▸ Required work: Your task is to repeat the entries underneath exactly, minus the pictures.

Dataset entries
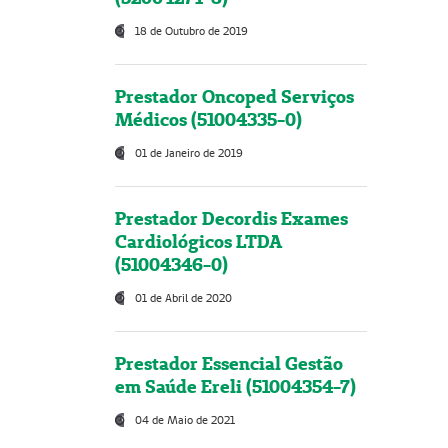
18 de Outubro de 2019
Prestador Oncoped Serviços
Médicos (51004335-0)
01 de Janeiro de 2019
Prestador Decordis Exames
Cardiológicos LTDA
(51004346-0)
01 de Abril de 2020
Prestador Essencial Gestão
em Saúde Ereli (51004354-7)
04 de Maio de 2021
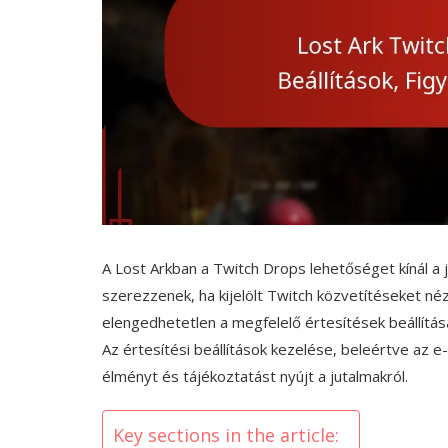
A Lost Arkban a Twitch Drops lehetőséget kínál a
szerezzenek, ha kijelölt Twitch közvetítéseket né
elengedhetetlen a megfelelő értesítések beállítás
Az értesítési beállítások kezelése, beleértve az e
élményt és tájékoztatást nyújt a jutalmakról.
Key sections in the article:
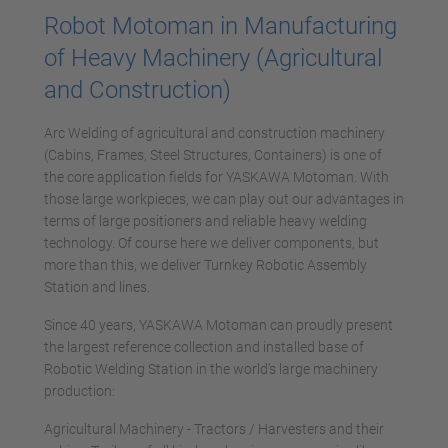
Robot Motoman in Manufacturing
of Heavy Machinery (Agricultural
and Construction)
Arc Welding of agricultural and construction machinery
(Cabins, Frames, Steel Structures, Containers) is one of
the core application fields for YASKAWA Motoman. With
those large workpieces, we can play out our advantages in
terms of large positioners and reliable heavy welding
technology. Of course here we deliver components, but
more than this, we deliver Turnkey Robotic Assembly
Station and lines.
Since 40 years, YASKAWA Motoman can proudly present
the largest reference collection and installed base of
Robotic Welding Station in the world's large machinery
production:
Agricultural Machinery - Tractors / Harvesters and their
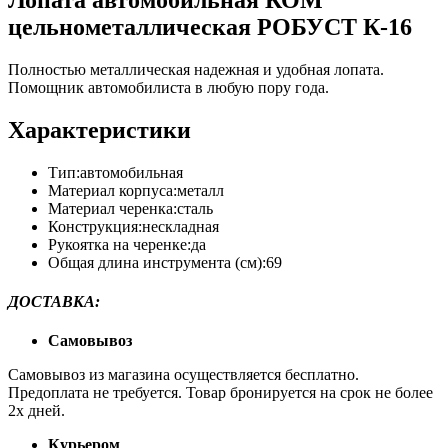
Лопата автомобильная КОМ
цельнометаллическая РОБУСТ К-16
Полностью металлическая надежная и удобная лопата.
Помощник автомобилиста в любую пору года.
Характеристики
Тип:автомобильная
Материал корпуса:металл
Материал черенка:сталь
Конструкция:нескладная
Рукоятка на черенке:да
Общая длина инструмента (см):69
ДОСТАВКА
:
Самовывоз
Самовывоз из магазина осуществляется бесплатно.
Предоплата не требуется. Товар бронируется на срок не более
2х дней.
Курьером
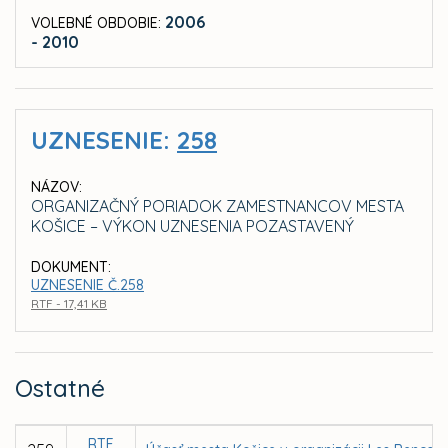
2006
VOLEBNÉ OBDOBIE:
- 2010
UZNESENIE:
258
NÁZOV:
ORGANIZAČNÝ PORIADOK ZAMESTNANCOV MESTA
KOŠICE – VÝKON UZNESENIA POZASTAVENÝ
DOKUMENT:
UZNESENIE Č.258
RTF - 17,41 KB
Ostatné
RTF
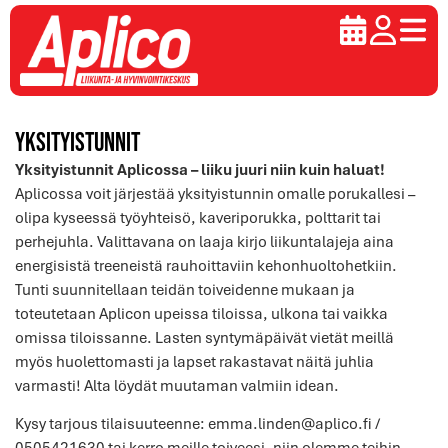
Yksityistunnit
Yksityistunnit Aplicossa – liiku juuri niin kuin haluat!
Aplicossa voit järjestää yksityistunnin omalle porukallesi –
olipa kyseessä työyhteisö, kaveriporukka, polttarit tai
perhejuhla. Valittavana on laaja kirjo liikuntalajeja aina
energisistä treeneistä rauhoittaviin kehonhuoltohetkiin.
Tunti suunnitellaan teidän toiveidenne mukaan ja
toteutetaan Aplicon upeissa tiloissa, ulkona tai vaikka
omissa tiloissanne. Lasten syntymäpäivät vietät meillä
myös huolettomasti ja lapset rakastavat näitä juhlia
varmasti! Alta löydät muutaman valmiin idean.
Kysy tarjous tilaisuuteenne: emma.linden@aplico.fi /
0505421630 tai kerro meille toiveesi, niin olemme teihin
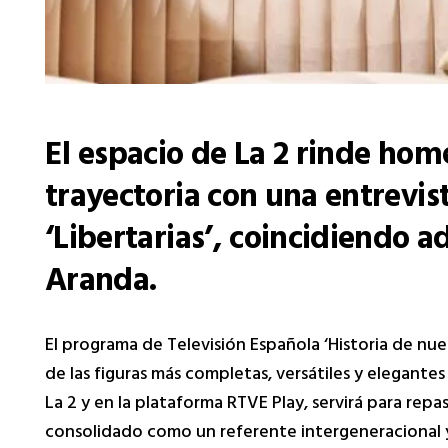
El espacio de La 2 rinde home
trayectoria con una entrevist
‘Libertarias’, coincidiendo 
Aranda.
El programa de Televisión Española ‘Historia de nues
de las figuras más completas, versátiles y elegantes 
La 2 y en la plataforma RTVE Play, servirá para repa
consolidado como un referente intergeneracional y 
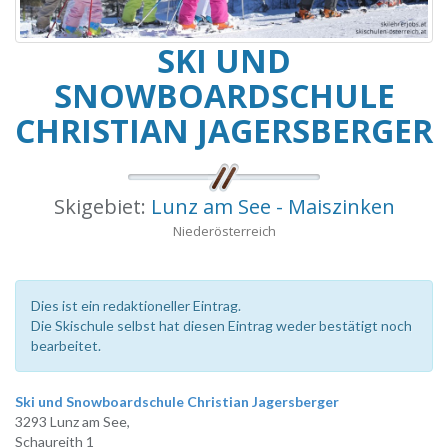
SKI UND
SNOWBOARDSCHULE
CHRISTIAN JAGERSBERGER
Skigebiet:
Lunz am See - Maiszinken
Niederösterreich
Dies ist ein redaktioneller Eintrag.
Die Skischule selbst hat diesen Eintrag weder bestätigt noch
bearbeitet.
Ski und Snowboardschule Christian Jagersberger
3293 Lunz am See,
Schaureith 1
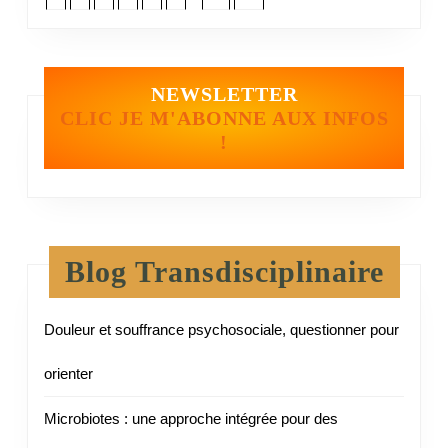
NEWSLETTER
CLIC JE M'ABONNE AUX INFOS
!
Blog Transdisciplinaire
Douleur et souffrance psychosociale, questionner pour
orienter
Microbiotes : une approche intégrée pour des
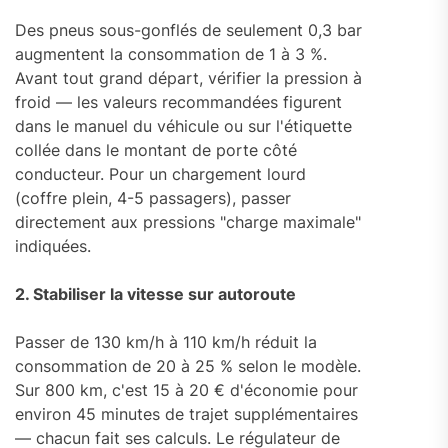
Des pneus sous-gonflés de seulement 0,3 bar
augmentent la consommation de 1 à 3 %.
Avant tout grand départ, vérifier la pression à
froid — les valeurs recommandées figurent
dans le manuel du véhicule ou sur l'étiquette
collée dans le montant de porte côté
conducteur. Pour un chargement lourd
(coffre plein, 4-5 passagers), passer
directement aux pressions "charge maximale"
indiquées.
2. Stabiliser la vitesse sur autoroute
Passer de 130 km/h à 110 km/h réduit la
consommation de 20 à 25 % selon le modèle.
Sur 800 km, c'est 15 à 20 € d'économie pour
environ 45 minutes de trajet supplémentaires
— chacun fait ses calculs. Le régulateur de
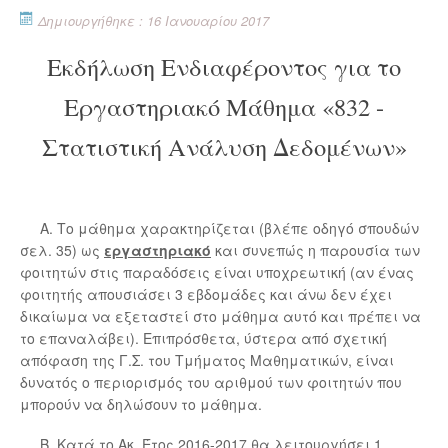
Δημιουργήθηκε : 16 Ιανουαρίου 2017
Εκδήλωση Ενδιαφέροντος για το
Εργαστηριακό Μάθημα «832 -
Στατιστική Ανάλυση Δεδομένων»
Α. Το μάθημα χαρακτηρίζεται (βλέπε οδηγό σπουδών
σελ. 35) ως
εργαστηριακό
και συνεπώς η παρουσία των
φοιτητών στις παραδόσεις είναι υποχρεωτική (αν ένας
φοιτητής απουσιάσει 3 εβδομάδες και άνω δεν έχει
δικαίωμα να εξεταστεί στο μάθημα αυτό και πρέπει να
το επαναλάβει). Επιπρόσθετα, ύστερα από σχετική
απόφαση της Γ.Σ. του Τμήματος Μαθηματικών, είναι
δυνατός ο περιορισμός του αριθμού των φοιτητών που
μπορούν να δηλώσουν το μάθημα.
Β. Κατά το Ακ. Έτος 2016-2017 θα λειτουργήσει 1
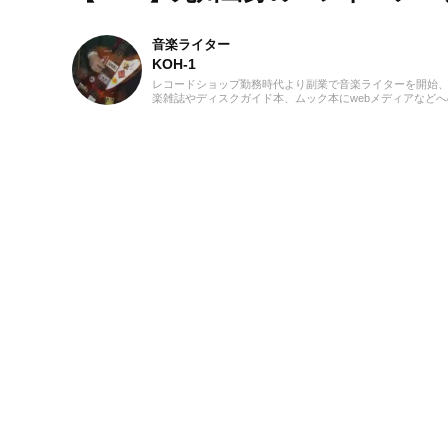
音楽ライター
KOH-1
レコードショップ勤務時代より副業で音楽ライターを開始
楽雑誌やディスクガイド本、ムック本にwebメディアなどへ
寄稿を18年以上担当。ライターとしては洋楽が主戦場です
音楽リスナーとしては35年以上「好きなものが好き」をモ
ーに好奇心を忘れないことを常に心がけています。バンド
歴あり、作詞作曲を担当するベーシストという立ち位置で
た。演奏経験のある楽器はベース、ギター、ピアノ。40代
から英語の勉強を開始、現在も継続中です。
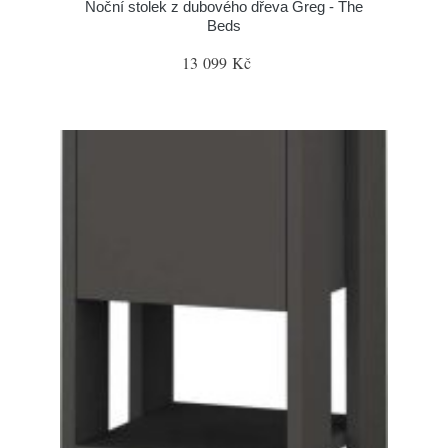
Noční stolek z dubového dřeva Greg - The
Beds
13 099 Kč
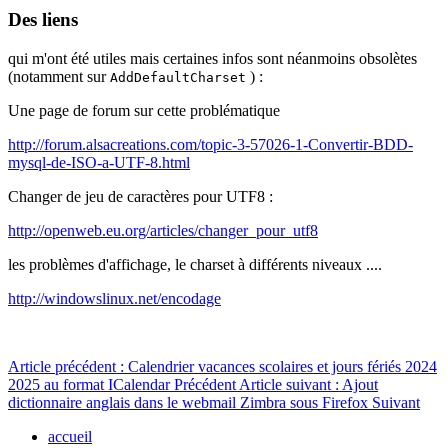
Des liens
qui m'ont été utiles mais certaines infos sont néanmoins obsolètes
(notamment sur
) :
AddDefaultCharset
Une page de forum sur cette problématique
http://forum.alsacreations.com/topic-3-57026-1-Convertir-BDD-
mysql-de-ISO-a-UTF-8.html
Changer de jeu de caractères pour UTF8 :
http://openweb.eu.org/articles/changer_pour_utf8
les problèmes d'affichage, le charset à différents niveaux ....
http://windowslinux.net/encodage
Article précédent : Calendrier vacances scolaires et jours fériés 2024
2025 au format ICalendar
Précédent
Article suivant : Ajout
dictionnaire anglais dans le webmail Zimbra sous Firefox
Suivant
accueil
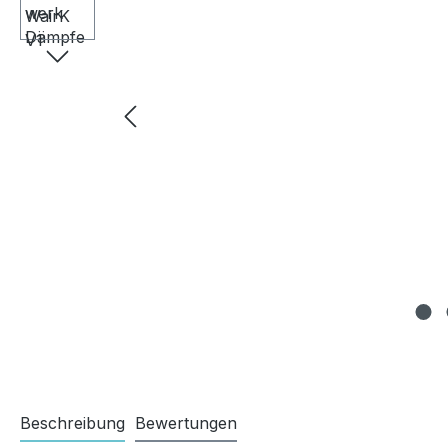
Beschreibung
Bewertungen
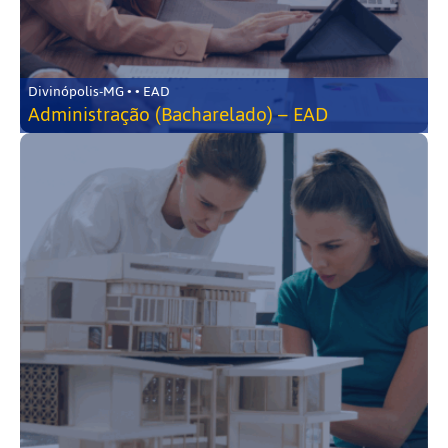
Divinópolis-MG • • EAD
Administração (Bacharelado) – EAD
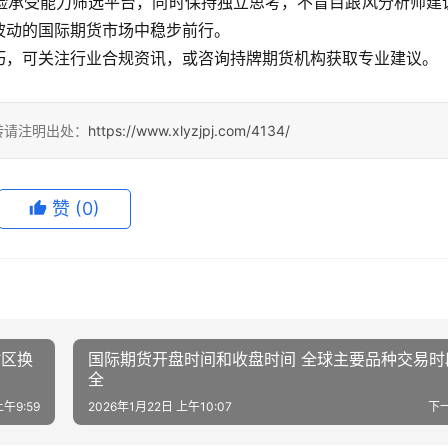
险承受能力筛选平台，同时保持独立思考，不盲目跟风分析师建
波动的国际期货市场中稳步前行。
巧，可关注行业合规资讯，或咨询持牌期货机构获取专业建议。
转请注明出处：
https://www.xlyzjpj.com/4134/
赞
(0)
时区换
国际期货开盘时间和收盘时间 全球主要品种交易时
全
上午9:59
2026年1月22日 上午10:07
下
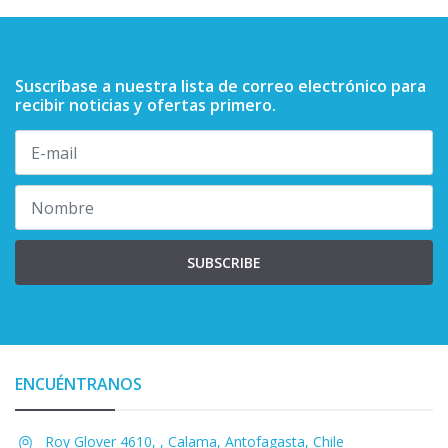
Suscríbase a nuestra lista de correo electrónico para
recibir noticias y ofertas primero.
SUBSCRIBE
ENCUÉNTRANOS
Roy Glover 4610, , Calama, Antofagasta, Chile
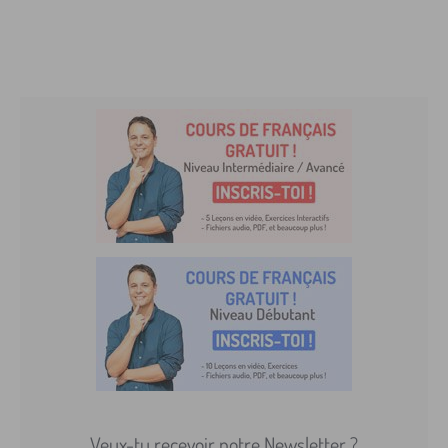
Veux-tu recevoir notre Newsletter ?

▸ Result:
18 de Outubro de 2019
Prestador Oncoped Serviços
Médicos (51004335-0)
01 de Janeiro de 2019
Prestador Decordis Exames
Cardiológicos LTDA
(51004346-0)
01 de Abril de 2020
Prestador Essencial Gestão
em Saúde Ereli (51004354-7)
04 de Maio de 2021
A Lost Arkban a Twitch Drops lehetőséget kínál a
szerezzenek, ha kijelölt Twitch közvetítéseket né
elengedhetetlen a megfelelő értesítések beállítás
Az értesítési beállítások kezelése, beleértve az e
élményt és tájékoztatást nyújt a jutalmakról.
Key sections in the article:
Robot Motoman in Manufacturing
of Heavy Machinery (Agricultural
and Construction)
Arc Welding of agricultural and construction machinery
(Cabins, Frames, Steel Structures, Containers) is one of
the core application fields for YASKAWA Motoman. With
those large workpieces, we can play out our advantages in
terms of large positioners and reliable heavy welding
technology. Of course here we deliver components, but
more than this, we deliver Turnkey Robotic Assembly
Station and lines.
Since 40 years, YASKAWA Motoman can proudly present
the largest reference collection and installed base of
Robotic Welding Station in the world's large machinery
production:
Agricultural Machinery - Tractors / Harvesters and their
Лопата автомобильная КОМ
цельнометаллическая РОБУСТ К-16
Полностью металлическая надежная и удобная лопата.
Помощник автомобилиста в любую пору года.
Характеристики
Тип:автомобильная
Материал корпуса:металл
Материал черенка:сталь
Конструкция:нескладная
Рукоятка на черенке:да
Общая длина инструмента (см):69
ДОСТАВКА
:
Самовывоз
Самовывоз из магазина осуществляется бесплатно.
Предоплата не требуется. Товар бронируется на срок не более
2х дней.
Курьером
2006
VOLEBNÉ OBDOBIE:
- 2010
UZNESENIE:
258
NÁZOV:
ORGANIZAČNÝ PORIADOK ZAMESTNANCOV MESTA
KOŠICE – VÝKON UZNESENIA POZASTAVENÝ
DOKUMENT:
UZNESENIE Č.258
RTF - 17,41 KB
Ostatné
RTF
Yksityistunnit
Yksityistunnit Aplicossa – liiku juuri niin kuin haluat!
Aplicossa voit järjestää yksityistunnin omalle porukallesi –
olipa kyseessä työyhteisö, kaveriporukka, polttarit tai
perhejuhla. Valittavana on laaja kirjo liikuntalajeja aina
energisistä treeneistä rauhoittaviin kehonhuoltohetkiin.
Tunti suunnitellaan teidän toiveidenne mukaan ja
toteutetaan Aplicon upeissa tiloissa, ulkona tai vaikka
omissa tiloissanne. Lasten syntymäpäivät vietät meillä
myös huolettomasti ja lapset rakastavat näitä juhlia
varmasti! Alta löydät muutaman valmiin idean.
Kysy tarjous tilaisuuteenne: emma.linden@aplico.fi /
0505421630 tai kerro meille toiveesi, niin olemme teihin
El espacio de La 2 rinde home
trayectoria con una entrevist
‘Libertarias’, coincidiendo 
Aranda.
El programa de Televisión Española ‘Historia de nues
de las figuras más completas, versátiles y elegantes 
La 2 y en la plataforma RTVE Play, servirá para repa
consolidado como un referente intergeneracional y 
SKI UND
SNOWBOARDSCHULE
CHRISTIAN JAGERSBERGER
Skigebiet:
Lunz am See - Maiszinken
Niederösterreich
Dies ist ein redaktioneller Eintrag.
Die Skischule selbst hat diesen Eintrag weder bestätigt noch
bearbeitet.
Ski und Snowboardschule Christian Jagersberger
3293 Lunz am See,
Schaureith 1
NEWSLETTER
CLIC JE M'ABONNE AUX INFOS
!
Blog Transdisciplinaire
Douleur et souffrance psychosociale, questionner pour
orienter
Microbiotes : une approche intégrée pour des
Des pneus sous-gonflés de seulement 0,3 bar
augmentent la consommation de 1 à 3 %.
Avant tout grand départ, vérifier la pression à
froid — les valeurs recommandées figurent
dans le manuel du véhicule ou sur l'étiquette
collée dans le montant de porte côté
conducteur. Pour un chargement lourd
(coffre plein, 4-5 passagers), passer
directement aux pressions "charge maximale"
indiquées.
2. Stabiliser la vitesse sur autoroute
Passer de 130 km/h à 110 km/h réduit la
consommation de 20 à 25 % selon le modèle.
Sur 800 km, c'est 15 à 20 € d'économie pour
environ 45 minutes de trajet supplémentaires
— chacun fait ses calculs. Le régulateur de
Δημιουργήθηκε : 16 Ιανουαρίου 2017
Εκδήλωση Ενδιαφέροντος για το
Εργαστηριακό Μάθημα «832 -
Στατιστική Ανάλυση Δεδομένων»
Α. Το μάθημα χαρακτηρίζεται (βλέπε οδηγό σπουδών
σελ. 35) ως
εργαστηριακό
και συνεπώς η παρουσία των
φοιτητών στις παραδόσεις είναι υποχρεωτική (αν ένας
φοιτητής απουσιάσει 3 εβδομάδες και άνω δεν έχει
δικαίωμα να εξεταστεί στο μάθημα αυτό και πρέπει να
το επαναλάβει). Επιπρόσθετα, ύστερα από σχετική
απόφαση της Γ.Σ. του Τμήματος Μαθηματικών, είναι
δυνατός ο περιορισμός του αριθμού των φοιτητών που
μπορούν να δηλώσουν το μάθημα.
Β. Κατά το Ακ. Έτος 2016-2017 θα λειτουργήσει 1
音楽ライター
KOH-1
レコードショップ勤務時代より副業で音楽ライターを開始
楽雑誌やディスクガイド本、ムック本にwebメディアなどへ
寄稿を18年以上担当。ライターとしては洋楽が主戦場です
音楽リスナーとしては35年以上「好きなものが好き」をモ
ーに好奇心を忘れないことを常に心がけています。バンド
歴あり、作詞作曲を担当するベーシストという立ち位置で
た。演奏経験のある楽器はベース、ギター、ピアノ。40代
から英語の勉強を開始、現在も継続中です。
Noční stolek z dubového dřeva Greg - The
Beds
13 099 Kč
Des liens
qui m'ont été utiles mais certaines infos sont néanmoins obsolètes
(notamment sur
) :
AddDefaultCharset
Une page de forum sur cette problématique
http://forum.alsacreations.com/topic-3-57026-1-Convertir-BDD-
mysql-de-ISO-a-UTF-8.html
Changer de jeu de caractères pour UTF8 :
http://openweb.eu.org/articles/changer_pour_utf8
les problèmes d'affichage, le charset à différents niveaux ....
http://windowslinux.net/encodage
Article précédent : Calendrier vacances scolaires et jours fériés 2024
2025 au format ICalendar
Précédent
Article suivant : Ajout
dictionnaire anglais dans le webmail Zimbra sous Firefox
Suivant
accueil
Beschreibung
Bewertungen
Divinópolis-MG • • EAD
Administração (Bacharelado) – EAD
险承受能力筛选平台，同时保持独立思考，不盲目跟风分析师建
波动的国际期货市场中稳步前行。
巧，可关注行业合规资讯，或咨询持牌期货机构获取专业建议。
转请注明出处：
https://www.xlyzjpj.com/4134/
赞
(0)
时区换
国际期货开盘时间和收盘时间 全球主要品种交易时
全
上午9:59
2026年1月22日 上午10:07
下
Suscríbase a nuestra lista de correo electrónico para
recibir noticias y ofertas primero.
SUBSCRIBE
ENCUÉNTRANOS
Roy Glover 4610, , Calama, Antofagasta, Chile
Veux-tu recevoir notre Newsletter ?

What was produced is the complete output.